Instructions for the task – Copy word for word each line from the one that has "Raporlama Süreçlerinin Açık Olması" to the last line of the records, with no other lines.

Records drawn from a dataset
'''

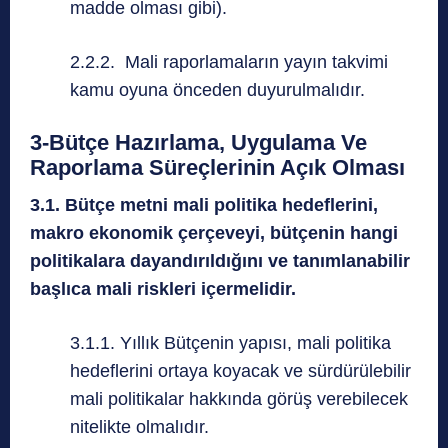
madde olması gibi).
2.2.2. Mali raporlamaların yayın takvimi
kamu oyuna önceden duyurulmalıdır.
3-Bütçe Hazırlama, Uygulama Ve
Raporlama Süreçlerinin Açık Olması
3.1. Bütçe metni mali politika hedeflerini,
makro ekonomik çerçeveyi, bütçenin hangi
politikalara dayandırıldığını ve tanımlanabilir
başlıca mali riskleri içermelidir.
3.1.1. Yıllık Bütçenin yapısı, mali politika
hedeflerini ortaya koyacak ve sürdürülebilir
mali politikalar hakkında görüş verebilecek
nitelikte olmalıdır.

'''

Solution for this problem –
Raporlama Süreçlerinin Açık Olması
3.1. Bütçe metni mali politika hedeflerini,
makro ekonomik çerçeveyi, bütçenin hangi
politikalara dayandırıldığını ve tanımlanabilir
başlıca mali riskleri içermelidir.
3.1.1. Yıllık Bütçenin yapısı, mali politika
hedeflerini ortaya koyacak ve sürdürülebilir
mali politikalar hakkında görüş verebilecek
nitelikte olmalıdır.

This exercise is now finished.